Like any other double-edged sword, empowerment can be employed to just about any end. The infamous Tottenham-sparked riots across London in 2011, for example, covered an entire spectrum of ways in which social media can be employed, for positive outcomes and otherwise. The rioters used social media to organize chaos on the ground as well as criminal activities. But social media also were used subsequently to identify perpetrators and coordinate the cleanup of the aftermath. Fortunately, the users of this new form of social power typically aren't sharing government secrets, overthrowing tyrants, or inciting riots. They are ordinary people who are rapidly understanding the nature of the growing power in their hands. More and more today, an organization's or government's perceived measure of authenticity, authority, fairness, trust, and good faith won't last long when the fundamental yardstick of influence is measured in real time by these very traits. Those without them will be ignored or, worse, will experience a profound loss of control over their customers, markets, and even their products and services. While this may seem alarmist wording at first reading, some of the case studies we present in this book make a strong case for the deeply disruptive yet simultaneously opportunity-rich nature of social business. Nevertheless, thus far, the transitions to social business have largely been nondisruptive.
Social business is one of the biggest shifts in the structure and process of our organizations in business history. It taps into entirely new sources of creative output (everyone on the network), relinquishes structure that reduces productive outputs, and inverts methods of traditional control and decision making in work processes (anyone can contribute as long as they create value) while focusing on useful outcomes.
As a result, there's a growing sense in some parts of the business community that traditional power and control will have a hard time continuing in their existing forms.

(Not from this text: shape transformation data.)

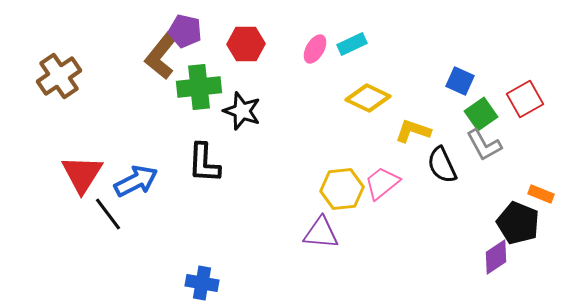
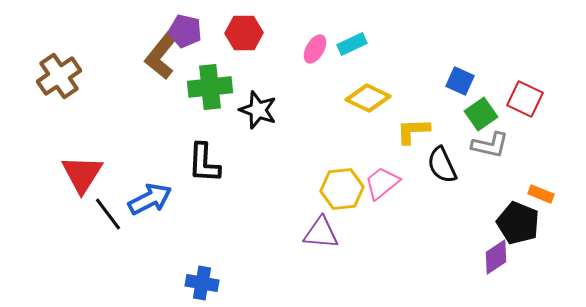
red hexagon: moved 2 px left, 11 px up
green cross: moved 11 px right
red square: rotated 36 degrees counterclockwise
black star: moved 16 px right, 1 px up
yellow L-shape: rotated 21 degrees counterclockwise
gray L-shape: moved 6 px right; rotated 48 degrees counterclockwise
blue arrow: moved 14 px right, 18 px down
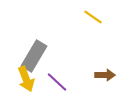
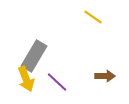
brown arrow: moved 1 px down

Influential business thinker and strategist JP Rangaswami has been exhorting businesses for several years to begin “designing for loss of control” based on his experiences as chief information officer of British Telecom, one of the largest organizations in the world.3 Influence and power are inexorably flowing into everyone's hands now that all individuals have access to equally powerful tools for self-expression. Examples include user-generated media, where over sixty hours of video are uploaded to YouTube every minute, and open source software, designed by volunteers and now the leading source of software in the world. Every company now has to consider virtual competition with the entire world, not just a few large businesses, as competitors evolve faster and possess better tools, technologies, information, and methods of organization than ever before.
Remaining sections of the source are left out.